Uno de los primeros en rechazar la iniciativa fue el senador Mariano Recalde, del bloque Justicialista, quien cuestionó con dureza las exposiciones de los legisladores oficialistas. “Fueron muy escuetas y expresaron muy pocas cosas que consideran beneficiosas”, afirmó. El dirigente sostuvo que la norma “no está pensada para generar trabajo” y relativizó su carácter innovador al señalar que “no es la primera reforma que se hace en 50 años”.
Recalde también apuntó contra uno de los puntos más discutidos del proyecto: la posibilidad de fraccionar las vacaciones mediante acuerdos entre empleador y trabajador. “Todos se quieren ir 14 días”, ironizó. En tono crítico, agregó: “Esta ley vuelve a la redacción de 1929. ¡Qué moderno! Sólo quiere dejar afuera el derecho de las ocho horas de trabajo a un montón de trabajadores. Ustedes aborrecen la justicia social y la paz también”.
Desde La Libertad Avanza, el senador Juan Cruz Godoy defendió la propuesta y aseguró que durante el tratamiento se incorporaron “detalles” destinados a brindar mayor flexibilidad. “El trabajador podrá ponerse de acuerdo con el empleador”, remarcó. Sobre el régimen de vacaciones, precisó que podrán tomarse entre octubre y abril y dividirse de mutuo acuerdo, siempre que el período mínimo sea de siete días.
La sesión comenzó formalmente con cuestiones de privilegio.

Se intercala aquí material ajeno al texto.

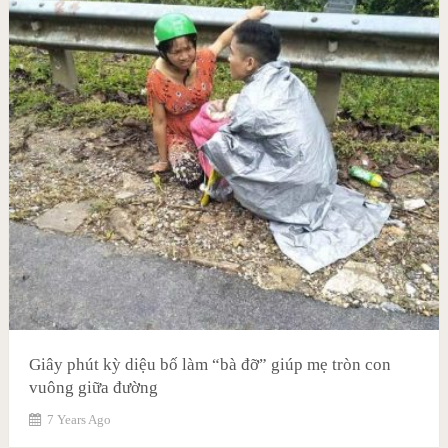
Giây phút kỳ diệu bố làm “bà đỡ” giúp mẹ tròn con
vuông giữa đường
7 Years Ago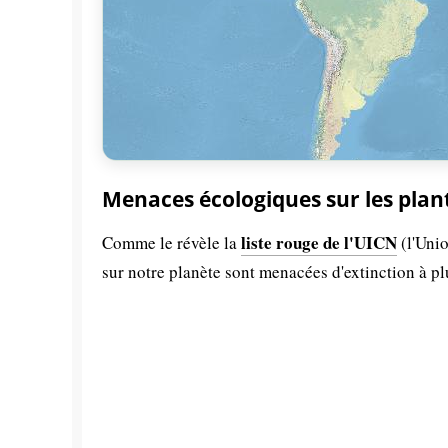
Menaces écologiques sur les plan
liste rouge de l'UICN
Comme le révèle la
(l'Unio
sur notre planète sont menacées d'extinction à p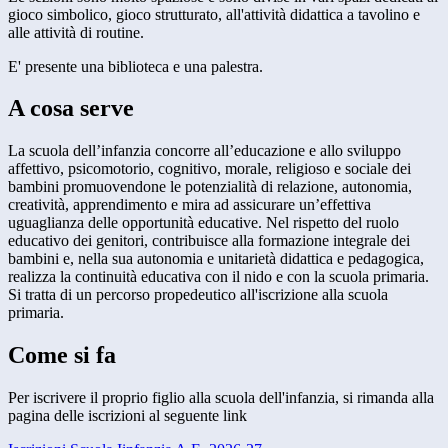
gioco simbolico, gioco strutturato, all'attività didattica a tavolino e
alle attività di routine.
E' presente una biblioteca e una palestra.
A cosa serve
La scuola dell’infanzia concorre all’educazione e allo sviluppo
affettivo, psicomotorio, cognitivo, morale, religioso e sociale dei
bambini promuovendone le potenzialità di relazione, autonomia,
creatività, apprendimento e mira ad assicurare un’effettiva
uguaglianza delle opportunità educative. Nel rispetto del ruolo
educativo dei genitori, contribuisce alla formazione integrale dei
bambini e, nella sua autonomia e unitarietà didattica e pedagogica,
realizza la continuità educativa con il nido e con la scuola primaria.
Si tratta di un percorso propedeutico all'iscrizione alla scuola
primaria.
Come si fa
Per iscrivere il proprio figlio alla scuola dell'infanzia, si rimanda alla
pagina delle iscrizioni al seguente link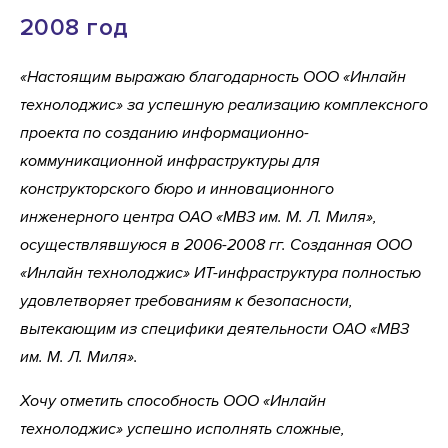
2008 год
«Настоящим выражаю благодарность ООО «Инлайн
технолоджис» за успешную реализацию комплексного
проекта по созданию информационно-
коммуникационной инфраструктуры для
конструкторского бюро и инновационного
инженерного центра ОАО «МВЗ им. М. Л. Миля»,
осуществлявшуюся в 2006-2008 гг. Созданная ООО
«Инлайн технолоджис» ИТ-инфраструктура полностью
удовлетворяет требованиям к безопасности,
вытекающим из специфики деятельности ОАО «МВЗ
им. М. Л. Миля».
Хочу отметить способность ООО «Инлайн
технолоджис» успешно исполнять сложные,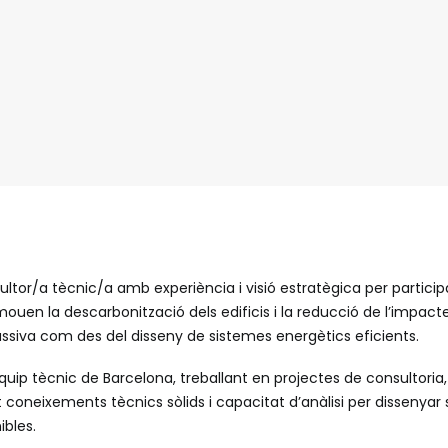
tor/a tècnic/a amb experiència i visió estratègica per particip
uen la descarbonització dels edificis i la reducció de l’impact
assiva com des del disseny de sistemes energètics eficients.
quip tècnic de Barcelona, treballant en projectes de consultoria,
t coneixements tècnics sòlids i capacitat d’anàlisi per dissenyar
ibles.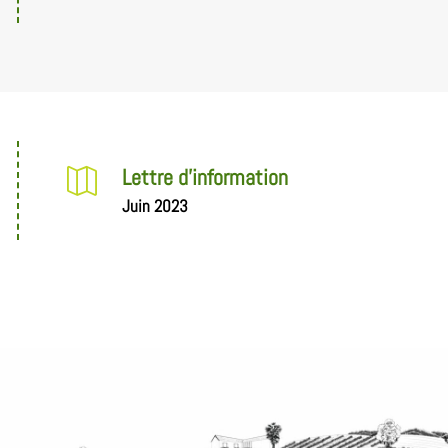
Lettre d'information

Juin 2023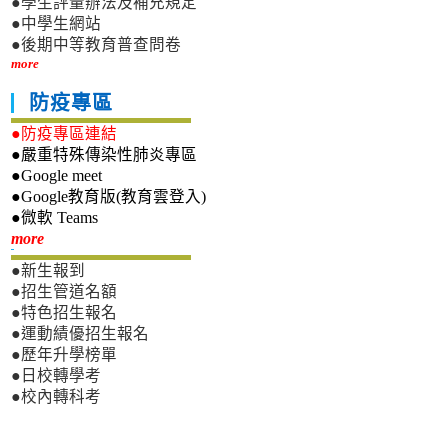
●學生評量辦法及補充規定
●中學生網站
●後期中等教育普查問卷
more
防疫專區
●防疫專區連結
●嚴重特殊傳染性肺炎專區
●Google meet
●Google教育版(教育雲登入)
●微軟 Teams
新生專區
more
●新生報到
●招生管道名額
●特色招生報名
●運動績優招生報名
●歷年升學榜單
●日校轉學考
●校內轉科考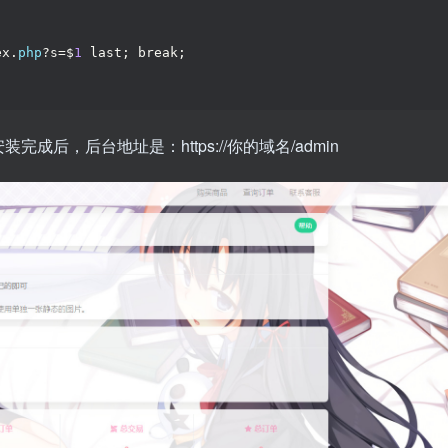
ex.
php
?s=$
1
 last; break;
后，后台地址是：https://你的域名/admin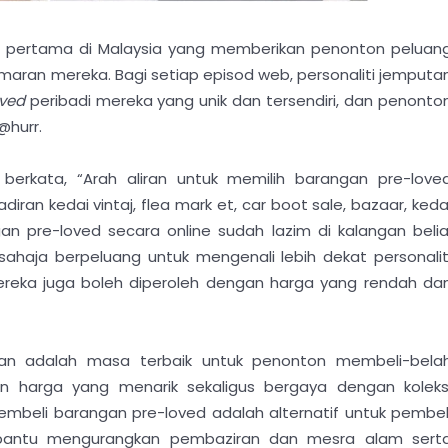
e pertama di Malaysia yang memberikan penonton peluan
emaran mereka. Bagi setiap episod web, personaliti jemputa
oved
peribadi mereka yang unik dan tersendiri, dan penonto
@hurr.
y
berkata, “Arah aliran untuk memilih barangan pre-love
ran kedai vintaj, flea mark et, car boot sale, bazaar, keda
an pre-loved secara online sudah lazim di kalangan belia
sahaja berpeluang untuk mengenali lebih dekat personalit
ereka juga boleh diperoleh dengan harga yang rendah da
dan adalah masa terbaik untuk penonton membeli-bela
n harga yang menarik sekaligus bergaya dengan koleks
mbeli barangan pre-loved adalah alternatif untuk pembel
mbantu mengurangkan pembaziran dan mesra alam sert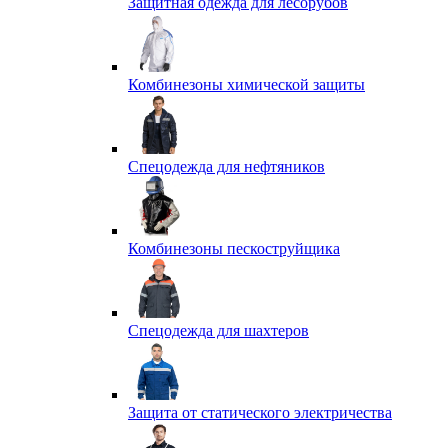
Защитная одежда для лесорубов
Комбинезоны химической защиты
Спецодежда для нефтяников
Комбинезоны пескоструйщика
Спецодежда для шахтеров
Защита от статического электричества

El primer orador fue el senador catamarqueño Flavio Fama, de la Unión Cívica Radical, quien advirtió que el sistema universitario atraviesa “un momento de crisis”, en una intervención que amplió el foco del debate más allá de la agenda laboral.
El jefe del interbloque peronista, José Mayans, expresó un rechazo frontal al proyecto y anticipó objeciones constitucionales. “Esta reforma laboral va en contra de los trabajadores”, sostuvo ante la prensa. Según el senador formoseño, la iniciativa “viola” el artículo 14 bis de la Constitución Nacional y colisiona con tratados internacionales. También criticó la propuesta del Banco de Horas y advirtió que, en un contexto de salarios “mínimos”, la flexibilización podría agravar la situación social.
Mayans además introdujo un elemento de tensión federal al señalar que el oficialismo avanzaría “sobre las cajas previsionales de las provincias”. En ese marco, deslizó críticas hacia mandatarios provinciales dispuestos a acompañar la reforma, al sugerir que sin ese respaldo el Gobierno no reuniría los votos necesarios.
En contraste, la Unión Cívica Radical adelantó su apoyo mediante un pronunciamiento en redes sociales. El partido destacó que desde hace cinco años impulsa propuestas en la materia y enfatizó la necesidad de “cuidar a las pymes”. Entre los ejes mencionados figuran un Fondo de Asistencia Laboral específico, la voluntariedad de la cuota sindical y cambios en el esquema de indemnizaciones.
El oficialismo también sumó respaldos desde el PRO. Laura Alonso, legisladora porteña y ex vocera de Jorge Macri, ratificó que desde la Ciudad acompañarán la reforma y reclamó la transferencia de competencias judiciales en materia laboral para agilizar la resolución de conflictos.
Por su parte, Patricia Bullrich calificó la iniciativa como “la reforma más importante de los últimos 50 años” y se mostró confiada en lograr su aprobación. En la misma línea, el ex ministro de Trabajo Carlos Tomada fustigó a los gobernadores que respaldan el proyecto y admitió su sorpresa ante el escenario político actual.